Plaintiffs and appellants in this case are Robert W. and Maudie R. Thomson (Thomson), Robert C. and Jeanne C. Wrede (Wrede), Gladys A. Stalberg, Marie Rogers, and Austen D. Warburton.
Defendants and respondents are Fred W. and Dorothy E. Steiner (Steiner), L. Roy and Elizabeth M. Harper (Harper), Elroy and Diane Fellman (Fellman), Steven and Lynn Dypvik (Dypvik), the Martinezes, Jarretts and the Matsumotos. The Dypviks are also cross-appellants.
Plaintiffs all traced their title back to patents issued by the United States Government for lands lying entirely within a single government survey section, Section 19, Township 9 South, Range 2 East, Mount Diablo Base and Meridian. Defendants all trace their properties back to similar government land patents issued to different individuals by the United States Government, covering property lying in Sections 24 and 25 of the adjacent range to the west.
Since the grant of these patents to the original patentees, the parcels have been conveyed in various configurations, however, no one person has ever simultaneously owned parcels of land in both Section 19 of Township 9 South, Range 2 East, where plaintiffs' lands lie, and Sections 24 and 25, Township 9 South, Range 1 East, where defendants' lands lie. Thus, other than the United States Government, there has been no common grantor.
On January 4, 1977, plaintiffs filed an action seeking to quiet title to their lands and for injunctive relief. This complaint was amended on February 28, 1978 and again on February 26, 1979 to include defendants Jarrett. Their suit sought to preclude defendants from using the road, some one-half to one mile in length, beginning at its intersection with Casa Loma Road, generally westerly across plaintiffs' properties, to the lands of the defendants. They also included actions for trespass and water rights, neither of which are issues on this appeal.
Apart from defendants Jarrett and Martinez, whose defaults were taken on October 29, 1979 and against whom judgment was entered on July 2, 1981, each of the defendants ultimately answered. Defendants Matsumotos, Dypvik, and Harper also cross-complained to quiet title. The thrust of these pleadings asserted an easement gained by prescriptive right, implication or necessity.
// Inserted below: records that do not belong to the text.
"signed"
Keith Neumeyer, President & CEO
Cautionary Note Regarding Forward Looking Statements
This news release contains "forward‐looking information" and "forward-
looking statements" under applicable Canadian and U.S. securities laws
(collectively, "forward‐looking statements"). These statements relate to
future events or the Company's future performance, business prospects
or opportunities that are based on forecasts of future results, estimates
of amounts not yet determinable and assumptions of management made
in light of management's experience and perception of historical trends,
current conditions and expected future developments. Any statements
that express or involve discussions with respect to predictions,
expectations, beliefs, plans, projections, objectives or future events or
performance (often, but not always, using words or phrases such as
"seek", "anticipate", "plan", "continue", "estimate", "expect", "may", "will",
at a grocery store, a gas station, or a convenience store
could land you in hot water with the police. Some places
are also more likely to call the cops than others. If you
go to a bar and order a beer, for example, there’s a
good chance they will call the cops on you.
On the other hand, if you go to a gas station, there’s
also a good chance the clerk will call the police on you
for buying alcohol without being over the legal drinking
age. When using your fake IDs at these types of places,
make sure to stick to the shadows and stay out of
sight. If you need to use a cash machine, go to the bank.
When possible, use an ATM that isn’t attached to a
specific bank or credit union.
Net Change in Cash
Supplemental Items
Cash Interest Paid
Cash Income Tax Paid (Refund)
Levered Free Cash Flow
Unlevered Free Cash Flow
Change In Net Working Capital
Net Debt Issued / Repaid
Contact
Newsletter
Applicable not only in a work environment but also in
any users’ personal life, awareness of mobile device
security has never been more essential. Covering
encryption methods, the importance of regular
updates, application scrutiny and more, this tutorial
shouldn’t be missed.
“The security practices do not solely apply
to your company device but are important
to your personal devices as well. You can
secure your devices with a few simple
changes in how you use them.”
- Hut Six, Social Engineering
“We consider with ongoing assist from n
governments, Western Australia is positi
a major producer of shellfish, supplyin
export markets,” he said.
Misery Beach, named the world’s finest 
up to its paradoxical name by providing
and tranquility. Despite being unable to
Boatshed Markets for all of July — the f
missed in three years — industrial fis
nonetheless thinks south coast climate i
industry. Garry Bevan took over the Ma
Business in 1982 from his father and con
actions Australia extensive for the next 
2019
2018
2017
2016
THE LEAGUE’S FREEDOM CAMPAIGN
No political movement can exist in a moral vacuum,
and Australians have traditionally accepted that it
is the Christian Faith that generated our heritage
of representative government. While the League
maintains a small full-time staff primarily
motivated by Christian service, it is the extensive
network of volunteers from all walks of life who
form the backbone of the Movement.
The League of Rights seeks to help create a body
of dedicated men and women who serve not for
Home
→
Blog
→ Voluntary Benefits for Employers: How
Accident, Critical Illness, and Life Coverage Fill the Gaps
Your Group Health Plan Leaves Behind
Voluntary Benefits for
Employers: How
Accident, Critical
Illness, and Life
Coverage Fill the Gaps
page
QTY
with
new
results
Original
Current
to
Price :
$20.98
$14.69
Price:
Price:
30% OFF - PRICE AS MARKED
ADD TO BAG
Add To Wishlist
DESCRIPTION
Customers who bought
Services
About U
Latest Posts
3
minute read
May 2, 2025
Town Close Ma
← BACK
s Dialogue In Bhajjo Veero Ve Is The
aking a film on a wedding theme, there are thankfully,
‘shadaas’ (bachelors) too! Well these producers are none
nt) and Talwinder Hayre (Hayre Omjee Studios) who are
Also, all answering defendants, except the Steiners, asserted in their answer and/or cross-complaint an easement for a right-of-way by grant as follows: “A nonexclusive right-of-way for ingress and egress and the installation and maintenance of public utilities over a strip of land 60 feet wide, the center of which is the centerline of the now-existing road․” Only the defendants Steiner did not assert an easement by grant based upon a “wild” deed.
Prior to trial, plaintiffs reached a settlement with defendants Matsumotos, thereby removing them from this litigation.
All parties waived jury and the matter was tried by the court beginning on June 29, 1981.
After receiving conflicting testimony as to the width of Twin Falls Creek Road, the court viewed the scene and determined the defendants had, together with their predecessor in interest, been in the exclusive and adverse use of 15 feet, which use had been open, notorious, continuous, uninterrupted, and hostile to the true owners for more than 5 years. Accordingly, the court awarded the defendants a non-exclusive easement for ingress and egress over a strip of land 15 feet wide, the center line of which was the center line of Twin Falls Creek Road.
There are two appeals and one cross-appeal from this judgment. One appeal is by one set of plaintiffs/appellants (Thomson, Wrede and Stalberg); the other is by another set of plaintiffs/appellants (Rogers and Warburton). We will refer to the first one as the “Thomson appeal” and the second as the “Rogers appeal.” Defendants/cross-complainants Dypvik have cross-appealed.
Twin Falls Creek Road runs from Casa Loma Road sequentially through the lands of plaintiffs Rogers and Warburton (sister and brother, hereafter referred to collectively as “Rogers”), Thomson, Stalberg, Wrede, then back onto the lands of Rogers, which is “L” shaped, and then finally into the lands of defendants Matsumotos, Dypvik, Harper, and Fellman, sequentially. At some point while the road is still traversing across the property of Rogers, after having first crossed over the lands of the other plaintiffs, a side road leaves Twin Falls Creek Road and goes to the property of defendants Steiner. There is no other way to get to the defendants' property except by using Twin Falls Creek Road.
A. Defendants' Title
The claims of title for respondents Harper, Fellman, defendants Matsumotos and cross-appellants Dykvik, were from a common predecessor in interest, Harry Harris. Harris had acquired title to approximately 400 acres on July 27, 1959 from the Abinante Family, the deed containing no reference to any right-of-way over what was later to become the plaintiffs' parcels; however, there was an old-time existing road from the Harris parcel, easterly out to Casa Loma Road, across what is now the plaintiffs' land. Harris testified the road was there when he purchased the property, as were a couple of fairly old bridges that he had to repair on occasion. He used the property to get to his land, he graded the road on two or three occasions and performed necessary maintenance for the road as the need arose, and it was his belief that it was a public right-of-way; “he never questioned it for a second.” Harris further testified that his property had a very good home upon it which he believed to be between 35 and 40 years old at the time he occupied the land. Another witness testified that the home could be as old as 80 years at the time Harris owned the property.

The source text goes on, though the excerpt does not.